We have studied a general model capturing the phenomenological features of the interaction between chemotaxis of the immune system in saturated poroelastic media admitting large deformations. The essential properties of the new model include a formulation in terms of displacement, fluid pressure, and Lagrangian porosity, coupled with concentrations for leukocytes and pathogens. In particular, the poro-hyperelastic compartment of the model can be identified, after linearisation and adequately choosing the initial guess, with the three-field formulation for Biot’s poroelasticity from [60, 77]. We have proposed a finite element method together with splitting strategies, and have studied their properties in terms of accuracy and iteration count.

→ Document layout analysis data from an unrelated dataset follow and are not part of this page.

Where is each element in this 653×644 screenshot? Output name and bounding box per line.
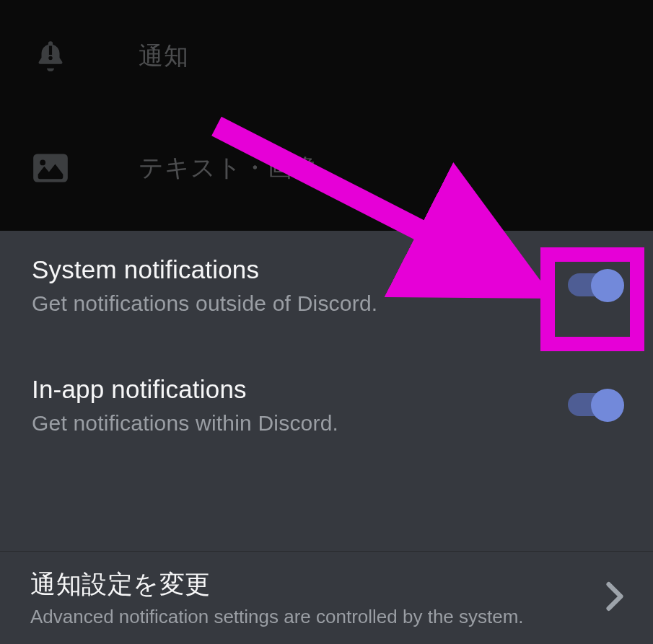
setting-row-system-notifications[interactable]: System notifications Get notifications o… [0, 231, 653, 340]
in-app-notifications-toggle[interactable] [568, 390, 624, 420]
setting-title: System notifications [32, 255, 551, 284]
svg-point-1 [40, 159, 45, 165]
setting-texts: System notifications Get notifications o… [32, 255, 551, 316]
image-icon [27, 152, 74, 184]
setting-texts: In-app notifications Get notifications w… [32, 375, 551, 436]
chevron-right-icon [605, 581, 624, 614]
bell-icon [27, 36, 74, 76]
toggle-thumb [591, 269, 624, 302]
system-notifications-toggle[interactable] [568, 270, 624, 301]
setting-title: 通知設定を変更 [30, 568, 588, 601]
setting-row-in-app-notifications[interactable]: In-app notifications Get notifications w… [0, 340, 653, 460]
settings-item-label: 通知 [139, 40, 189, 73]
setting-description: Get notifications within Discord. [32, 411, 551, 436]
setting-description: Advanced notification settings are contr… [30, 606, 588, 628]
notifications-panel: System notifications Get notifications o… [0, 231, 653, 644]
settings-item-text-images[interactable]: テキスト・画像 [27, 112, 653, 224]
change-notification-settings-row[interactable]: 通知設定を変更 Advanced notification settings a… [0, 551, 653, 644]
setting-title: In-app notifications [32, 375, 551, 404]
toggle-thumb [591, 389, 624, 422]
setting-description: Get notifications outside of Discord. [32, 291, 551, 316]
setting-texts: 通知設定を変更 Advanced notification settings a… [30, 568, 588, 628]
settings-item-label: テキスト・画像 [139, 151, 318, 185]
settings-item-notifications[interactable]: 通知 [27, 0, 653, 112]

The realisation of the coupling is general enough to accommodate different types of model specifications, including diverse hyperelastic solid laws and showing the interplay of solid deformation, effective stress, and pore fluid pressure build-up. The model also includes species transport through the total velocity, and the system is solved by means of a monolithic finite element method in saddle-point form.

Some extensions in the development of this work include the study of long-term behaviour of the oedema formation, as well as performing a thorough exploration of different effects from introducing lymphatic sinks for \(c_p\) and \(c_l\). We also plan to incorporate active stress due to calcium release (in turn generated by the immune reaction-diffusion) and assess quantitative differences in the classical diffusion case. In a more applicative context, a more comprehensive sensitivity analysis is still required to determine the most relevant coupling mechanisms. Also, the validation and verification of the model against patient-specific data are still to be conducted. We have expanded the application discussed in Sect. 6.5 to address further modelling and numerically oriented investigations in the recent work [52]. Regarding numerical schemes, a possible next step is to use mixed formulations for the immune system equations (following, e.g., [43]) to produce mass conservative discretisations.

Further investigation is necessary, for instance, regarding the specific form of the anisotropic porosity as well as in designing new coupling mechanisms that will contribute to a better understanding of the formation and termination of myocarditis and myocardial oedema.